Take the lines below from the one with "Those swirling, vibrant" through the one with "and could be" and retype them exactly. Include nothing else, and no pictures.

··· INPUT DATA ···

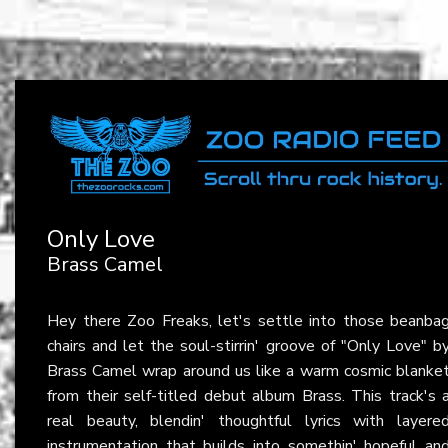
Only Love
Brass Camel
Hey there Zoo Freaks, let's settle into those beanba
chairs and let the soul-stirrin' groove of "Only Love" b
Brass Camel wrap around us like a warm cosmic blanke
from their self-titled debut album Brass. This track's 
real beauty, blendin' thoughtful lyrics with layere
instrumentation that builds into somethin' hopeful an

···
··· INPUT DATA ···

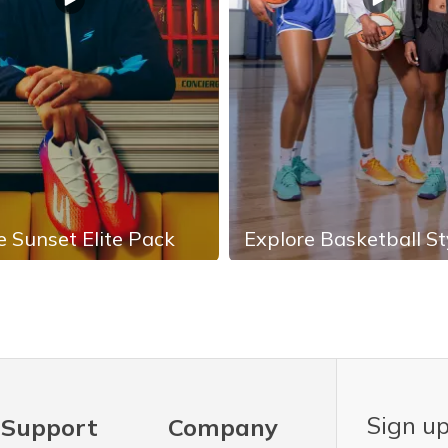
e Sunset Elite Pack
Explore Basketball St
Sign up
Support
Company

···
··· INPUT DATA ···

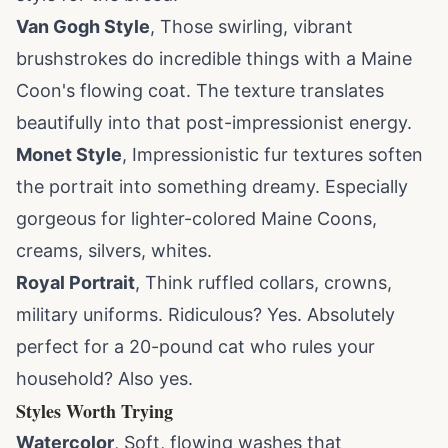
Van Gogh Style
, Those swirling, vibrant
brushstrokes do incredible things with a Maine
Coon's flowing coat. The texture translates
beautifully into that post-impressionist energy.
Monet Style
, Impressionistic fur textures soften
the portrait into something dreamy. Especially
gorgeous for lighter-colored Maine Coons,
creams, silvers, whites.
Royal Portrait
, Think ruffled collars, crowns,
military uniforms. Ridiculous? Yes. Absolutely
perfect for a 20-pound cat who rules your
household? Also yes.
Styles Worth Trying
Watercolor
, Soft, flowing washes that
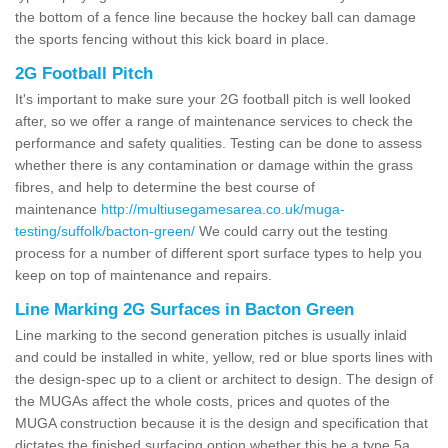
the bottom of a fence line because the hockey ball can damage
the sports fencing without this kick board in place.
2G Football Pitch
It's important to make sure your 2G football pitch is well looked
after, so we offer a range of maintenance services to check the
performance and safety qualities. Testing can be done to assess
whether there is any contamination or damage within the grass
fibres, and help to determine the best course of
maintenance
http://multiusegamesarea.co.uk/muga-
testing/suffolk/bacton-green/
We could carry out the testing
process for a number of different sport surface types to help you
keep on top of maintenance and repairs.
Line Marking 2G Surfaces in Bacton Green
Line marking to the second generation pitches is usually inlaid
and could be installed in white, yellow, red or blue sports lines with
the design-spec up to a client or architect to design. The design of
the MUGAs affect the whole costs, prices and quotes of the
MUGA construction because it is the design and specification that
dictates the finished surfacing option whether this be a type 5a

···

_ANSWER FOR THIS EXERCISE:_
, Those swirling, vibrant
brushstrokes do incredible things with a Maine
Coon's flowing coat. The texture translates
beautifully into that post-impressionist energy.
Monet Style
, Impressionistic fur textures soften
the portrait into something dreamy. Especially
gorgeous for lighter-colored Maine Coons,
creams, silvers, whites.
Royal Portrait
, Think ruffled collars, crowns,
military uniforms. Ridiculous? Yes. Absolutely
perfect for a 20-pound cat who rules your
household? Also yes.
Styles Worth Trying
Watercolor
, Soft, flowing washes that
the bottom of a fence line because the hockey ball can damage
the sports fencing without this kick board in place.
2G Football Pitch
It's important to make sure your 2G football pitch is well looked
after, so we offer a range of maintenance services to check the
performance and safety qualities. Testing can be done to assess
whether there is any contamination or damage within the grass
fibres, and help to determine the best course of
maintenance
http://multiusegamesarea.co.uk/muga-
testing/suffolk/bacton-green/
We could carry out the testing
process for a number of different sport surface types to help you
keep on top of maintenance and repairs.
Line Marking 2G Surfaces in Bacton Green
Line marking to the second generation pitches is usually inlaid
and could be installed in white, yellow, red or blue sports lines with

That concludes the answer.